• **What to produce**: All lines that hold the string "Industrial" should be copied. Find them in the listing below.

• **Input for this task**:
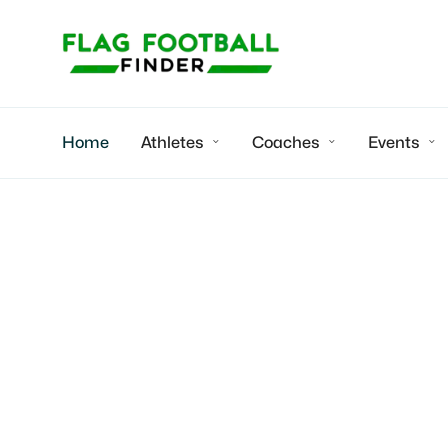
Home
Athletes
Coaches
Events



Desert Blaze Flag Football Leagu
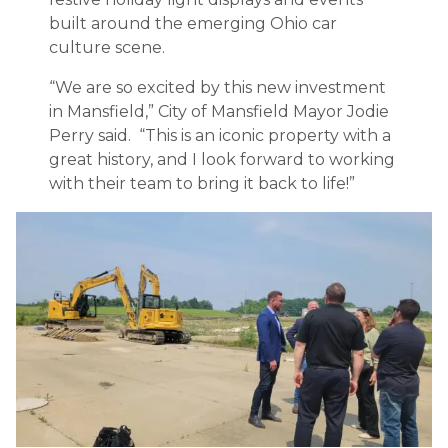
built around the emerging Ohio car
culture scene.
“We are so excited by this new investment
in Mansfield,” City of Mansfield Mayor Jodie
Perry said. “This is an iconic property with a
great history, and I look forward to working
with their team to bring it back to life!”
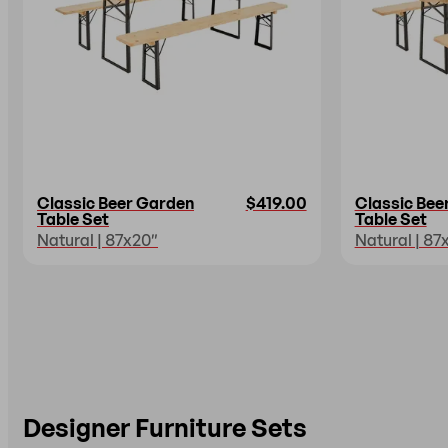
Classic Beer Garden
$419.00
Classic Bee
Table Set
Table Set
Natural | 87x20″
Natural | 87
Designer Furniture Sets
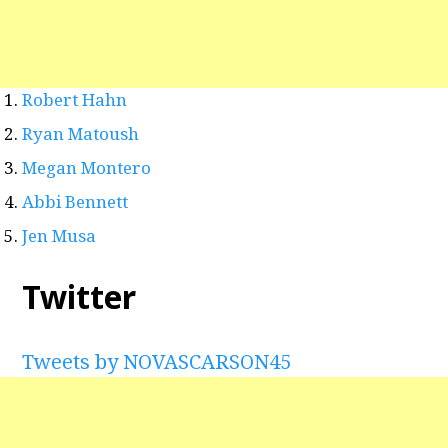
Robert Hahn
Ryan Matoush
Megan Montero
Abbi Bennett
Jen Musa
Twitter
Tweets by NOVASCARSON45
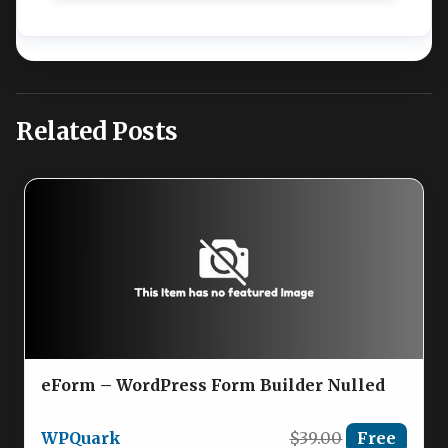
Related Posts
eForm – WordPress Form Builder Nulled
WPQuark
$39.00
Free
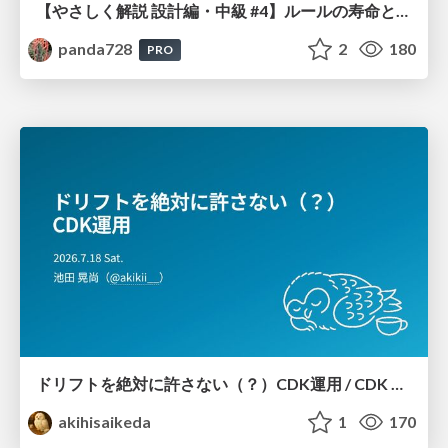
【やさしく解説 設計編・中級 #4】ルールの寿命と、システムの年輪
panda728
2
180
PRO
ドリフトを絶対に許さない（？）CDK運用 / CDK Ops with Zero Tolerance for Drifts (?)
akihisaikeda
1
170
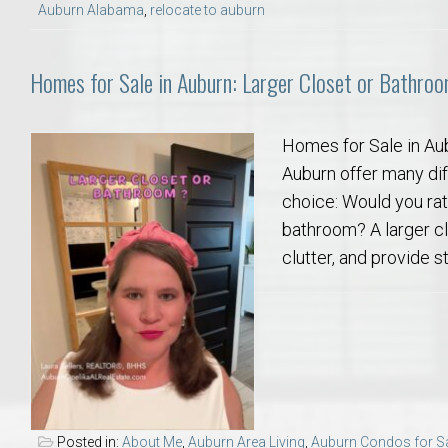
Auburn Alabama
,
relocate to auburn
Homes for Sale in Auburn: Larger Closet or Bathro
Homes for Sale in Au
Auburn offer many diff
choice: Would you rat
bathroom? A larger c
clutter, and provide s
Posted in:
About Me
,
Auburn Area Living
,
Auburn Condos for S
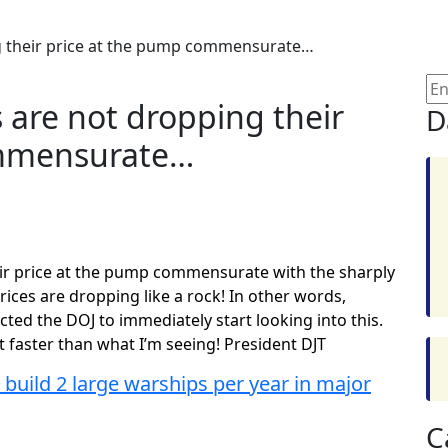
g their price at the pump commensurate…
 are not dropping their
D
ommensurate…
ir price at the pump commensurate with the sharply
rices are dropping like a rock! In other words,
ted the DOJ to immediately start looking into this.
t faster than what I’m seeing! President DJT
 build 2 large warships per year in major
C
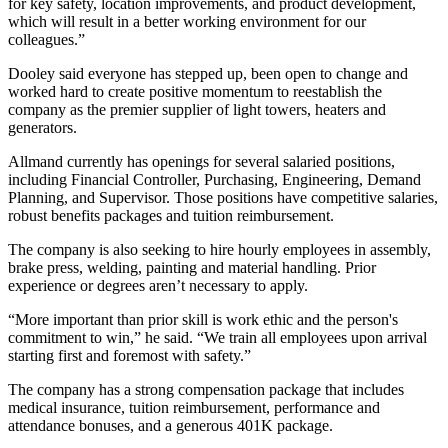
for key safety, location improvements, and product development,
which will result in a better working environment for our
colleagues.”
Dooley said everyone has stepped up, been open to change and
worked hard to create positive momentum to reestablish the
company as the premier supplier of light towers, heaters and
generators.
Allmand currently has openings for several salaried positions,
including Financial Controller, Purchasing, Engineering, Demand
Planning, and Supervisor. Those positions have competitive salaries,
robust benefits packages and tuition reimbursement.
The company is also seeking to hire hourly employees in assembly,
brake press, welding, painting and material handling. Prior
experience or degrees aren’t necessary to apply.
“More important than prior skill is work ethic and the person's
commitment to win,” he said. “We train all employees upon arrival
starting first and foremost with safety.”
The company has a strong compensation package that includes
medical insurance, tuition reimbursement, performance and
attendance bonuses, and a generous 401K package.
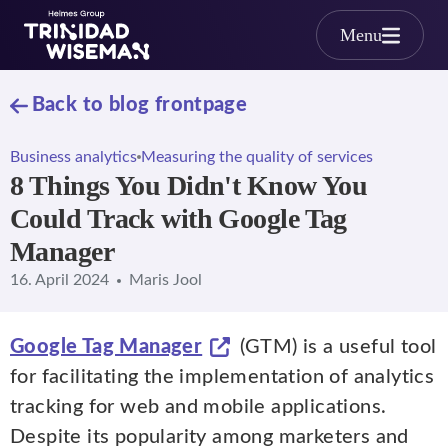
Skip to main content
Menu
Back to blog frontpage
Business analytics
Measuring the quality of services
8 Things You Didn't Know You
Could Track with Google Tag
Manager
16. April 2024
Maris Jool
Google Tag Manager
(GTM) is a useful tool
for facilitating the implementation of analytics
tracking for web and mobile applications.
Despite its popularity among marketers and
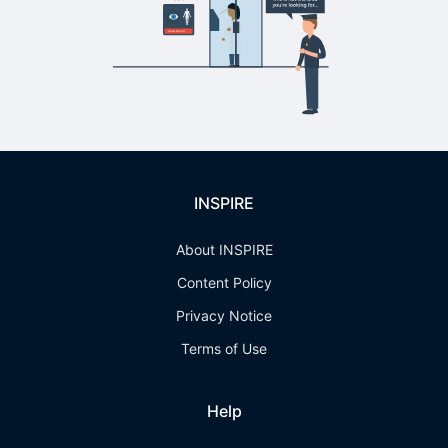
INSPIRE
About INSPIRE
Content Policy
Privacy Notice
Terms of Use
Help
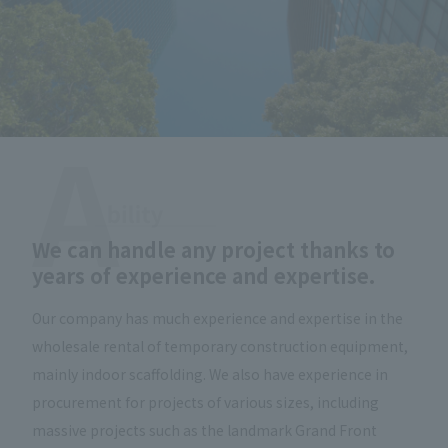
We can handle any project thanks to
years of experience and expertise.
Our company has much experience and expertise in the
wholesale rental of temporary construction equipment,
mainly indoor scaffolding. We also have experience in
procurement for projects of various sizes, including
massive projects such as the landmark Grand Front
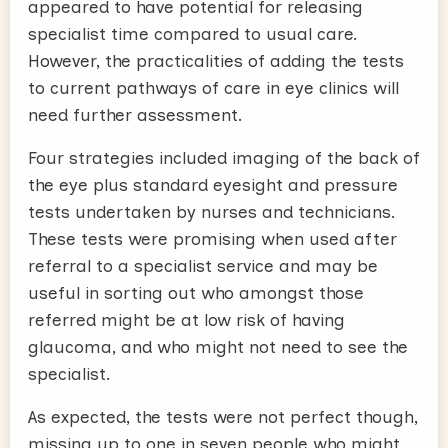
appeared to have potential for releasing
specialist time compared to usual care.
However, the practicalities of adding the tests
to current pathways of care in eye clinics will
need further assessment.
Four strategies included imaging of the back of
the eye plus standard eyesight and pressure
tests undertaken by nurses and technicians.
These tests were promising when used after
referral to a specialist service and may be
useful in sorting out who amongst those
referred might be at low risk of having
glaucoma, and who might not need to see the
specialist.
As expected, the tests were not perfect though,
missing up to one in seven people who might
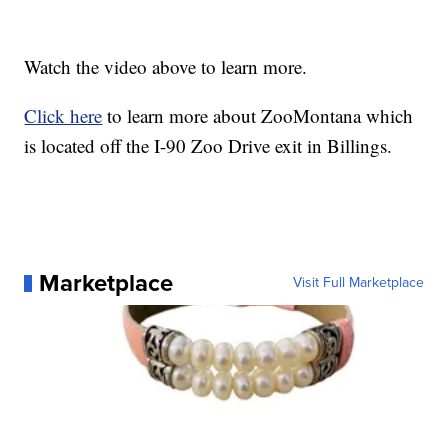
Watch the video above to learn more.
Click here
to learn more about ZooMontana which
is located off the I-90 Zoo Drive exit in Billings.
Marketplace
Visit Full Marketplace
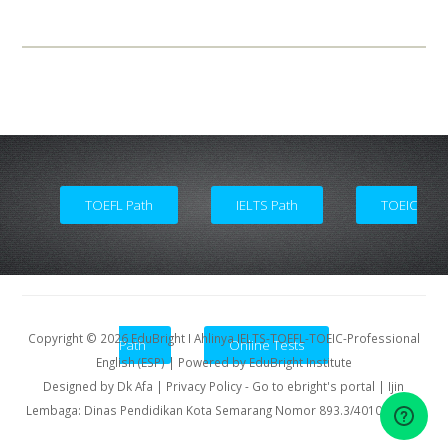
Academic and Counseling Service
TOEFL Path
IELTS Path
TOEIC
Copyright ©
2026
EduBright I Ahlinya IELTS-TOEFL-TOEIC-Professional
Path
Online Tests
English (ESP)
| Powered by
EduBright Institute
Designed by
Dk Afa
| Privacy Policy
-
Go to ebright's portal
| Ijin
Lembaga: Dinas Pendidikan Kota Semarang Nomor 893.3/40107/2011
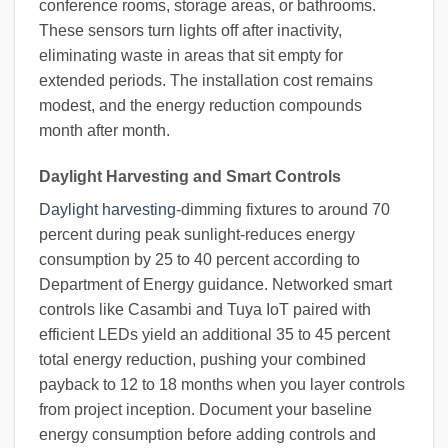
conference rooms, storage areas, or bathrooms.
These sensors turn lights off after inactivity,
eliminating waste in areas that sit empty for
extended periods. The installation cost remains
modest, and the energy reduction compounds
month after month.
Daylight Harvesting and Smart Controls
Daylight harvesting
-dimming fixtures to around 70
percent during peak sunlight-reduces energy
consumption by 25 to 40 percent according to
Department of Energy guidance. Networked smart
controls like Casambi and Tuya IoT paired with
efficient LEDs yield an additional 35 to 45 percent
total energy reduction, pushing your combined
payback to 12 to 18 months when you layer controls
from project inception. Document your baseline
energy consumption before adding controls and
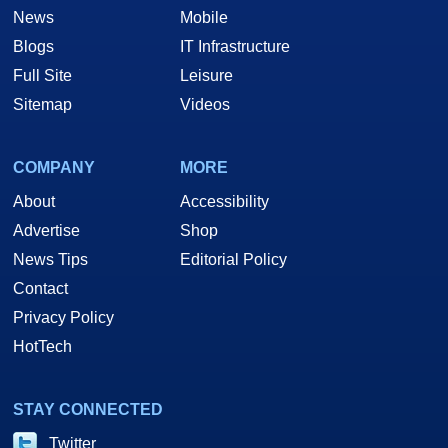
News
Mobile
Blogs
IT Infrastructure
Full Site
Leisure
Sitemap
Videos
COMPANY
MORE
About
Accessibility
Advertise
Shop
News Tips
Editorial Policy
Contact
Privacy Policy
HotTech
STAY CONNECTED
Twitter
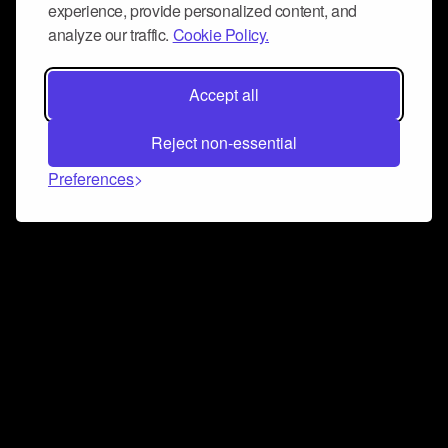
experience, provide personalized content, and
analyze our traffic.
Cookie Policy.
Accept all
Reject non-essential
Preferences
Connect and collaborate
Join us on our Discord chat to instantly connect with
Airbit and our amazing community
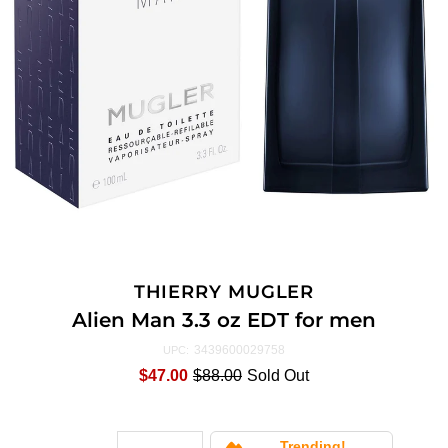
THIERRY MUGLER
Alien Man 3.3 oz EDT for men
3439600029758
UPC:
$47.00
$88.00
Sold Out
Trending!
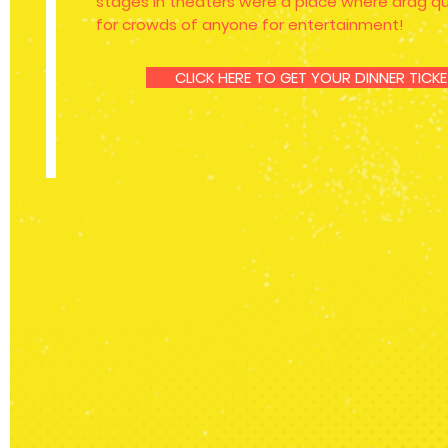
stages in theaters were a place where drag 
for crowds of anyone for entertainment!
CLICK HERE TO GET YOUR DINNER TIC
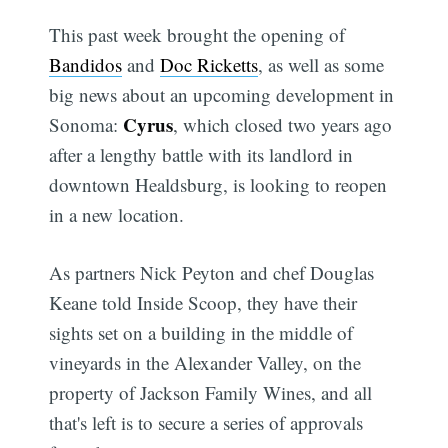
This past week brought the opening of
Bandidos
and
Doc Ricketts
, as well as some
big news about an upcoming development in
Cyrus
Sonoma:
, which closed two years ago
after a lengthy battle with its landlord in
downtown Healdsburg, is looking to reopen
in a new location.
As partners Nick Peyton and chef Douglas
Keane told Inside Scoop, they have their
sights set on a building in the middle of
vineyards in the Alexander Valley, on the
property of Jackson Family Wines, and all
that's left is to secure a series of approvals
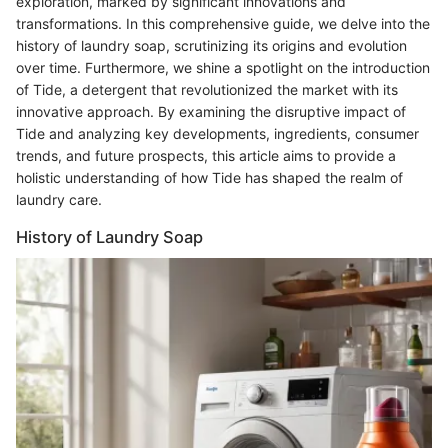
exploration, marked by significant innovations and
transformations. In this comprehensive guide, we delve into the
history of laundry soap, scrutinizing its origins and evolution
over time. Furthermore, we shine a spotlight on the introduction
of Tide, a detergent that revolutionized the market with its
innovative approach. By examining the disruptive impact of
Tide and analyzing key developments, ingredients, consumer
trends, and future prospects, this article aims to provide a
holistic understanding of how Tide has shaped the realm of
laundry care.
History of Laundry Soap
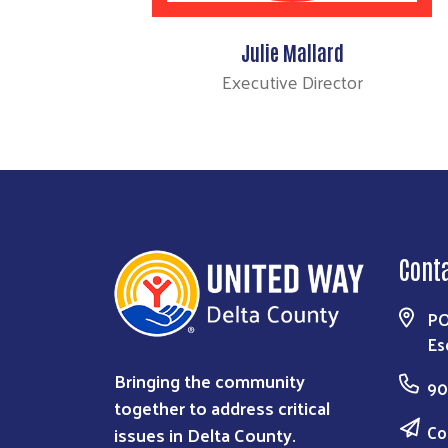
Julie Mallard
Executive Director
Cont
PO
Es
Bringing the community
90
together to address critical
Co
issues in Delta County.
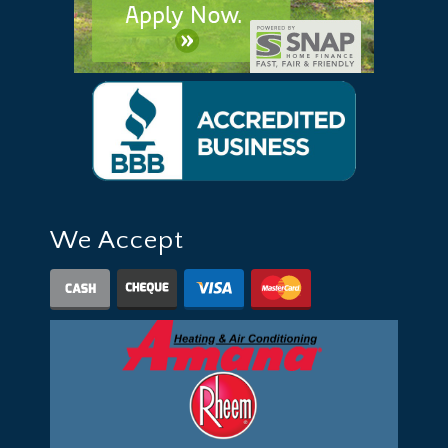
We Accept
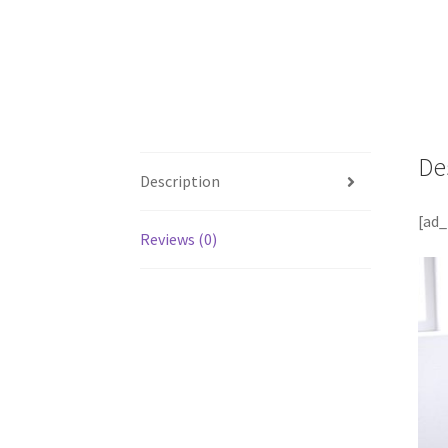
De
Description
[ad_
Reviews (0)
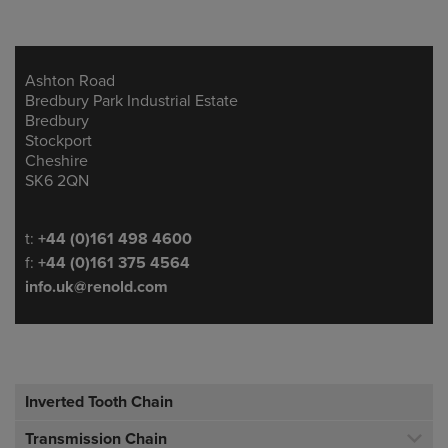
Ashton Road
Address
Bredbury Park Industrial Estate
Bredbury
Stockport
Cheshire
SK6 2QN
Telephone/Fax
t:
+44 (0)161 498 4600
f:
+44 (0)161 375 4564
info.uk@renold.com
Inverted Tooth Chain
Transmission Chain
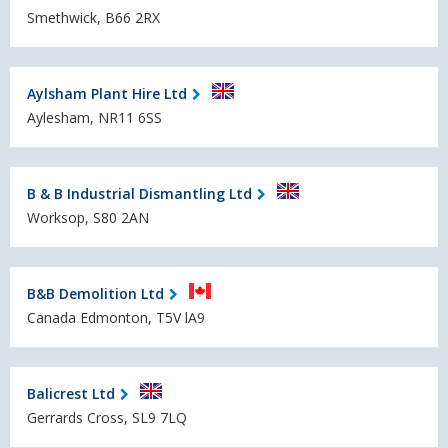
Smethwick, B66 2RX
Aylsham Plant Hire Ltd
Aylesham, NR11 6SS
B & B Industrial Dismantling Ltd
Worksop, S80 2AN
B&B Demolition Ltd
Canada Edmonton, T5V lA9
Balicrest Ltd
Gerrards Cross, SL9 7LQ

• **Response**:
Bredbury Park Industrial Estate
B & B Industrial Dismantling Ltd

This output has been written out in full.